Jacques reprit le chemin de la maisonnette, sérieux, mais non plus triste. Il fit tout de suite part à Guillaume Grinedal de ce qui s’était passé dans la journée.

– Nous nous aimons, ajouta-t-il, et nous nous marierons.

Le père regarda les hirondelles qui fuyaient au loin dans le ciel bleu.

– Serments d’amoureux ! dit-il en hochant sa tête chauve. Mais qu’ils durent ou qu’ils passent, il n’importe, mon fils, il faut partir.

– C’était mon intention, répondit Jacques.

Le père et le fils se serrèrent la main.

– La fille appartient au père, reprit Guillaume Grinedal ; M. de Malzonvilliers a été bon pour nous, il ne faut pas qu’il t’accuse d’avoir voulu semer le désordre dans sa maison. Tu partiras demain sans chercher à revoir Suzanne.

Jacques hésita.

– Il le faut, répéta le vieillard.

– Je partirai, dit le fils ; je partirai sans la revoir.
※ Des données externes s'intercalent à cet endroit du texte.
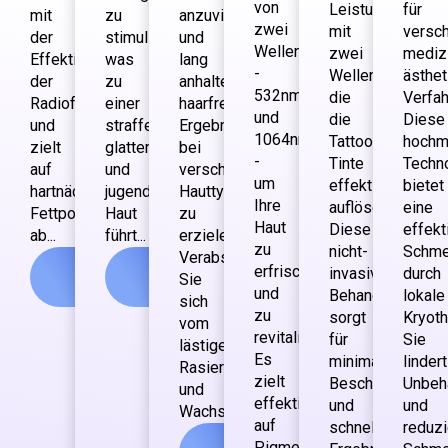
von
Leistung
für
mit
zu
anzuvisieren
zwei
mit
versc
der
stimulieren,
und
Wellenlängen
zwei
mediz
Effektivität
was
lang
-
Wellenlängen,
ästhe
der
zu
anhaltende
532nm
die
Verfah
Radiofrequenz
einer
haarfreie
und
die
Diese
und
strafferen,
Ergebnisse
1064nm
Tattoo-
hochm
zielt
glatteren
bei
-
Tinte
Techn
auf
und
verschiedenen
um
effektiv
bietet
hartnäckige
jugendlicheren
Hauttypen
Ihre
auflösen.
eine
Fettpolster
Haut
zu
Haut
Diese
effekt
ab...
führt...
erzielen.
zu
nicht-
Schme
Verabschieden
Mehr
Mehr
erfrischen
invasive
durch
Sie
sehen
sehen
und
Behandlung
lokale
sich
zu
sorgt
Kryoth
vom
revitalisieren.
für
Sie
lästigen
Es
minimale
lindert
Rasieren
zielt
Beschwerden
Unbeh
und
effektiv
und
und
Wachsen...
auf
schnellere
reduzi
Mehr
Pigmentierung,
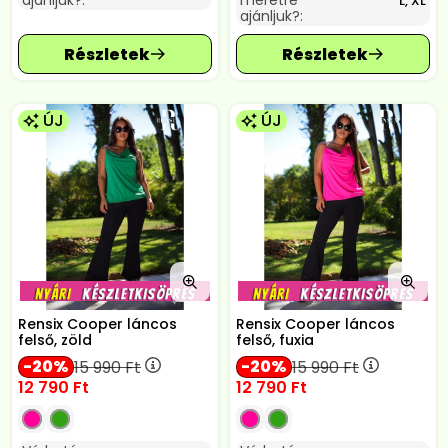
ajánljuk?:
méretre
L, XL
ajánljuk?:
ÚJ
ÚJ
Rensix Cooper láncos
Rensix Cooper láncos
felső, zöld
felső, fuxia
20
20
15 990
Ft
15 990
Ft
12 790
Ft
12 790
Ft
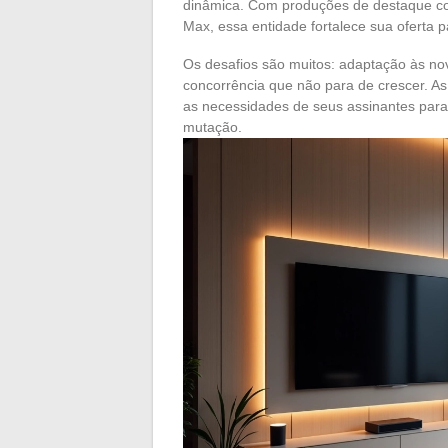
dinâmica. Com produções de destaque com
Max, essa entidade fortalece sua oferta pa
Os desafios são muitos: adaptação às no
concorrência que não para de crescer. As
as necessidades de seus assinantes pa
mutação.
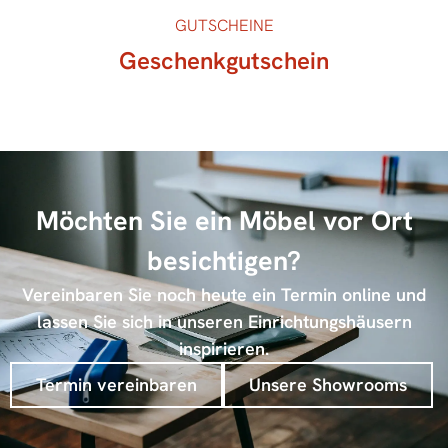
GUTSCHEINE
Geschenkgutschein
Möchten Sie ein Möbel vor Ort
besichtigen?
Vereinbaren Sie noch heute ein Termin online und
lassen Sie sich in unseren Einrichtungshäusern
inspirieren.
Termin vereinbaren
Unsere Showrooms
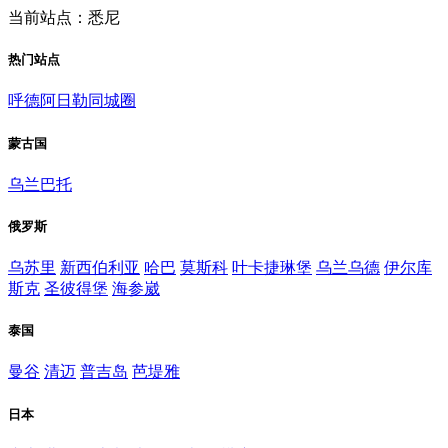
当前站点：悉尼
热门站点
呼德阿日勒同城圈
蒙古国
乌兰巴托
俄罗斯
乌苏里
新西伯利亚
哈巴
莫斯科
叶卡捷琳堡
乌兰乌德
伊尔库
斯克
圣彼得堡
海参崴
泰国
曼谷
清迈
普吉岛
芭堤雅
日本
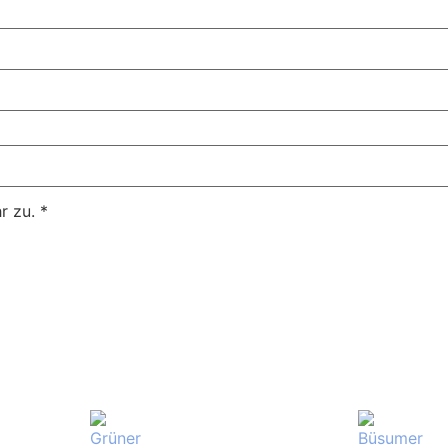
r zu.
*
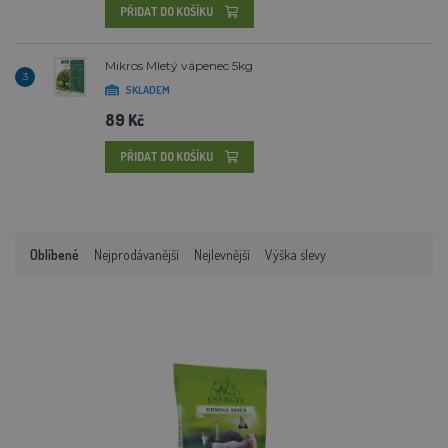
PŘIDAT DO KOŠÍKU
Mikros Mletý vápenec 5kg
3
SKLADEM
89 Kč
PŘIDAT DO KOŠÍKU
Oblíbené
Nejprodávanější
Nejlevnější
Výška slevy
Vers le soir, à l’heure accoutumée, on s’assit autour de la table. Le dîner fut silencieux. Jacques ne mangeait pas, et le refrain des chansons qu’il avait l’habitude de fredonner mourait sur ses lèvres. Claudine ne voulait pas parler, de peur d’éclater en sanglots ; elle se détournait parfois pour s’essuyer les yeux. Jacques et Guillaume s’efforçaient de paraître calmes, mais les morceaux qu’ils portaient à la bouche, ils les reposaient intacts sur leur assiette. Après la veillée, le père embrassa ses trois enfants ; il retint Jacques plus longtemps sur son cœur.